The jury of six men and six women heard evidence over three days before Senior Lackawanna County Judge Robert Mazzoni. They deliberated for just less than an hour before rendering their verdict.
Thomas Sprague, Castellani’s and Corcoran’s attorney, and Timothy Hinton, one of the newspaper’s attorneys, declined to comment on the verdict, noting the case has not concluded.
Castellani and Corcoran filed suit in 2005 over a Jan. 12, 2004 story written by former reporter Jennifer Henn. The article, which had a headline “Dems Stonewall Grand Jury,” quoted an anonymous source who said the men were “less than candid” and that their conduct so irritated grand jurors investigating the county prison that they wanted to “throw both of them out” of the room.
Castellani, who testified Tuesday, and Corcoran, who testified Wednesday, adamantly denied the allegations. Their testimony was supported by attorney Larry Moran Sr., who represented the men before the grand jury.
The newspaper called only one witness, James Conroy, a former copy editor who wrote the headline for the story. Conroy testified the headline was based on information in the story and he did not do any independent research to verify its content.
Henn did not testify in the first phase of the trial as per a pre-trial agreement between attorneys for the newspaper and former commissioners. Speaking after the verdict, Hinton said he could not comment on why Henn was not called. He said she will testify in the second phase of the trial.
Hinton and his co-counsel, Kevin Abbott,maintained Castellani and Corcoran could not prove the article was false because it reported an opinion regarding their conduct and no one knows what the grand jury members felt.
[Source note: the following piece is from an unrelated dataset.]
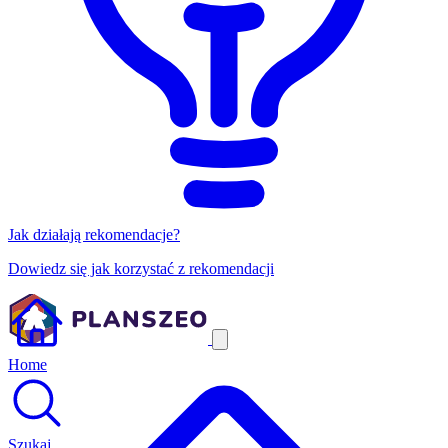
Jak działają rekomendacje?
Dowiedz się jak korzystać z rekomendacji
Home
Szukaj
Neither Castellani nor Corcoran ever spoke to them about their impressions and no member of the grand jury testified at the trial.
“It’s possible statements made before the grand jury … are not provable as true or false,” Abbott said in his closing argument. “In that case, the plaintiff has not met their burden.”
Sprague argued the story was constructed to report the statements not as an opinion, but as a statement of fact. Evidence at trial “overwhelmingly” showed the information was false.
“The First Amendment protects the freedom of the press. It does not, however, protect smears and falsehoods,” Sprague said in his closing.
The jury had to determine whether the story, in whole or part, contained false information or if it implied some falsehood. The panel judged the evidence by a legal standard known as “preponderance of the evidence,” which means it had to find that it was “more likely than not” that the story was false.
The same jurors will hear the second phase of the trial. That phase will be judged on a more rigorous standard known as “clear and convincing evidence,” which means a plaintiff must prove it is “substantially more likely than not” that their claims are true.
Attorneys are scheduled to meet with Mazzoni today to discuss multiple disputes over what evidence will be permitted in the second phase of the trial. The case, which is being heard in the federal courthouse in Scranton, will resume at 9 a.m. Friday with opening statements.